When Kenyon forced himself on Evangeline, she remembers him telling her that “I was going to hell because I wasn’t being submissive.” As she continued to resist, “he would throw me on the ground, punch me, and cover my mouth when I would try and scream.” Eventually, to keep from being beaten, she started yielding passively to her sixty-year-old father’s incestuous assaults.

“I was barely twelve years old,” Evangeline states with astounding composure. “I didn’t know what was happening to me, but I knew I didn’t like it. I felt gross. My father wouldn’t allow me to have friends, or even talk to anybody.”

During Evangeline’s ordeal at her father’s hands, Blackmore often fasted, and would force his family to fast along with him. “He was always going on liquid diets of pure orange juice, or lemon water,” says Evangeline. He came to believe that “if he makes his body pure enough, that he can move mountains, and walk through walls.” He also believed that almost everyone in the world except himself had been corrupted and was evil. Evangeline recalls Blackmore talking “about finding some innocent naive Indian tribe and converting them to his beliefs,” then systematically improving their blood by impregnating their women “with his own pure seed.”

After being raped by her father for the better part of a year, Evangeline became pregnant, but she miscarried the baby two months later. In April 1997, when she failed to conceive again, Kenyon cast Evangeline out and abandoned her in Guatemala; she was two months shy of her thirteenth birthday. “I lived by myself for about four months,” she recalls. “When I ran out of food I went to stay with some friends in Guatemala City.” After about six months, these Guatemalan acquaintances managed to contact her grandmother, Lavina, in Colonia LeBaron, and Lavina drove down to Guatemala and rescued her.

Evangeline currently lives in the American Midwest; she is married and has a baby son. She’s doing well, all things considered, but she’s extremely worried about her younger siblings, six of whom are girls, all of them still traveling with Kenyon Blackmore, presumably, somewhere in Central or South America. Her father, she reports, intends to “marry” each of his daughters when they turn twelve years old. “I’m concerned about my sisters,” Evangeline says. “I don’t want them getting raped. I’m still not over it. It’s something that… haunts you, something that’s always there.”

The oldest of Evangeline’s sisters had her twelfth birthday in May 2001, the next in February 2003; another will turn twelve in July 2004.

TWENTY-TWO

RENO

Joseph Smith bequeathed his followers a troublesome legacy, the conviction that it was “the Kingdom or nothing” and the belief that any act that promoted or protected God’s work was justified.

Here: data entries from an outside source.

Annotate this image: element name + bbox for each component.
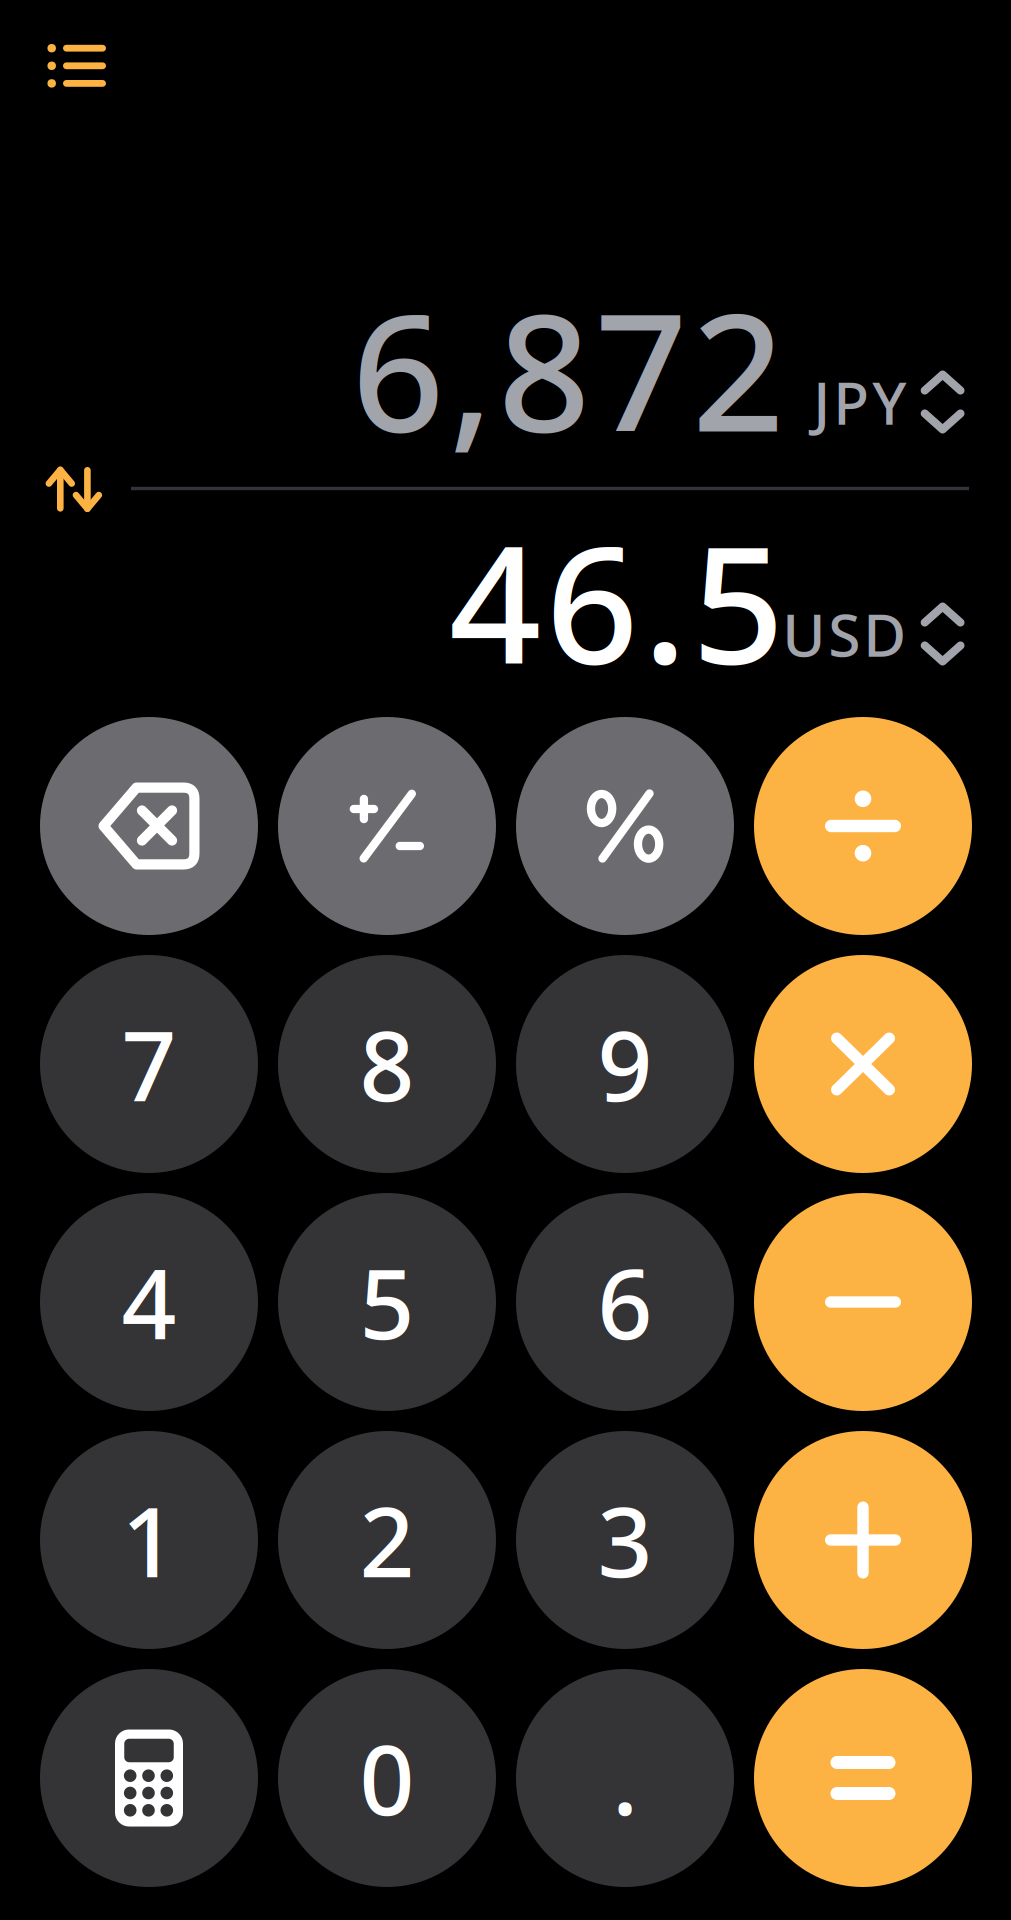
button[interactable]: 4 xyxy=(40,1193,258,1411)
button[interactable]: 1 xyxy=(40,1431,258,1649)
button[interactable]: 9 xyxy=(516,955,734,1173)
button[interactable]: Currency list xyxy=(25,18,129,114)
button[interactable]: 7 xyxy=(40,955,258,1173)
button[interactable]: Calculator xyxy=(40,1669,258,1887)
staticText: 3 xyxy=(598,1476,652,1604)
button[interactable]: 0 xyxy=(278,1669,496,1887)
staticText: 1 xyxy=(122,1476,176,1604)
staticText: . xyxy=(612,1714,638,1842)
button[interactable]: 2 xyxy=(278,1431,496,1649)
staticText: 46.5 xyxy=(449,494,784,708)
staticText: USD xyxy=(782,595,906,673)
button[interactable]: . xyxy=(516,1669,734,1887)
button[interactable]: Equals xyxy=(754,1669,972,1887)
button[interactable]: Toggle sign xyxy=(278,717,496,935)
staticText: JPY xyxy=(813,363,906,441)
button[interactable]: Delete xyxy=(40,717,258,935)
button[interactable]: JPY xyxy=(705,347,965,457)
staticText: 8 xyxy=(360,1000,414,1128)
button[interactable]: Percent xyxy=(516,717,734,935)
button[interactable]: 6 xyxy=(516,1193,734,1411)
button[interactable]: Multiply xyxy=(754,955,972,1173)
staticText: 9 xyxy=(598,1000,652,1128)
staticText: 6 xyxy=(598,1238,652,1366)
button[interactable]: 5 xyxy=(278,1193,496,1411)
staticText: 7 xyxy=(122,1000,176,1128)
button[interactable]: Divide xyxy=(754,717,972,935)
staticText: 6,872 xyxy=(352,262,784,476)
button[interactable]: USD xyxy=(705,579,965,689)
staticText: 0 xyxy=(360,1714,414,1842)
button[interactable]: Subtract xyxy=(754,1193,972,1411)
button[interactable]: 8 xyxy=(278,955,496,1173)
staticText: 4 xyxy=(122,1238,176,1366)
button[interactable]: Swap currencies xyxy=(26,444,122,534)
staticText: 2 xyxy=(360,1476,414,1604)
button[interactable]: 3 xyxy=(516,1431,734,1649)
button[interactable]: Add xyxy=(754,1431,972,1649)
staticText: 5 xyxy=(360,1238,414,1366)
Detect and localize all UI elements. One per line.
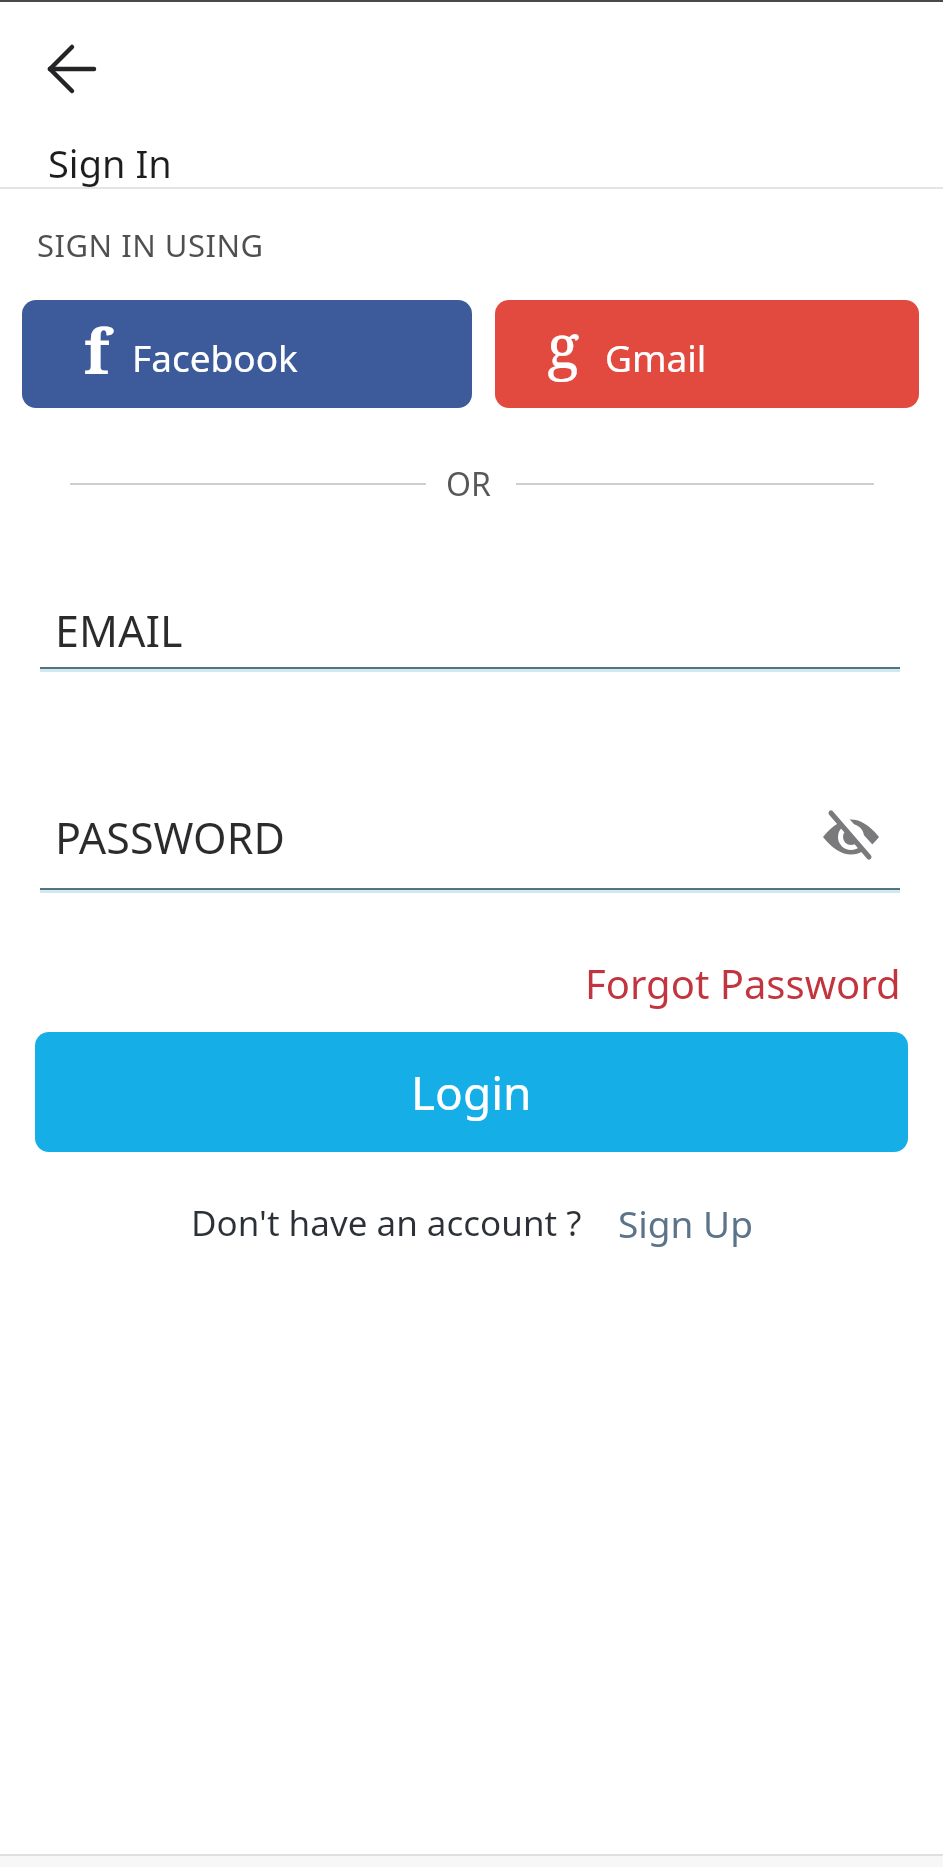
button[interactable] bbox=[820, 810, 882, 864]
staticText: Sign In bbox=[48, 137, 172, 189]
button[interactable]: Login bbox=[35, 1032, 908, 1152]
staticText: Login bbox=[411, 1061, 532, 1124]
button[interactable]: f bbox=[22, 300, 472, 408]
staticText: PASSWORD bbox=[55, 808, 285, 867]
button[interactable]: Sign Up bbox=[618, 1198, 753, 1248]
button[interactable] bbox=[46, 44, 96, 94]
button[interactable]: PASSWORD bbox=[40, 765, 900, 893]
staticText: Gmail bbox=[605, 332, 707, 382]
button[interactable]: Forgot Password bbox=[585, 956, 901, 1010]
button[interactable]: EMAIL bbox=[40, 558, 900, 670]
staticText: Facebook bbox=[132, 332, 298, 382]
button[interactable]: g bbox=[495, 300, 919, 408]
staticText: f bbox=[84, 308, 110, 392]
staticText: Don't have an account ? bbox=[191, 1199, 582, 1247]
staticText: g bbox=[547, 304, 580, 386]
staticText: EMAIL bbox=[55, 601, 183, 660]
staticText: OR bbox=[446, 462, 491, 506]
staticText: SIGN IN USING bbox=[37, 224, 264, 266]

Some have tried to dismiss Mountain Meadows as an isolated event, an aberration in the otherwise inspiring history of Utah and Mormonism, but it was much more a fulfillment of Smith’s radical doctrines. Brigham Young’s relentless commitment to the Kingdom of God forged a culture of violence from Joseph Smith’s theology that bequeathed a vexatious heritage to his successors. Early Mormonism’s peculiar obsession with blood and vengeance created the society that made the massacre possible if not inevitable. These obsessions had devastating consequences for Young’s own family. In New York in 1902, William Hooper Young, the prophet’s grandson, slit the abdomen of an alleged prostitute and wrote the words “Blood Atonement” in his father’s apartment.

Will Bagley, Blood of the Prophets

It was around two o’clock on the afternoon of July 24, 1984, when Dan Lafferty cut Brenda Lafferty’s throat and let her life drain across the floor of her kitchen in a viscous crimson flood. Since he’d already killed Brenda’s baby, the first half of the removal revelation had been completed. Ron Lafferty then drove Dan, Chip Carnes, and Ricky Knapp to the home of Chloe Low, which was located on an unpaved, out-of-the-way street in Highland, Utah. Their immediate plan was to “remove” Low, as God had commanded in the second part of Ron’s revelation, then go to the nearby residence of Richard Stowe—president of the Highland LDS Stake—and slash his throat as well. Once they’d thus fulfilled the entire commandment, the path would be clear for work to commence on the City of Refuge, which was to be built next to the Dream Mine in preparation for the Last Days.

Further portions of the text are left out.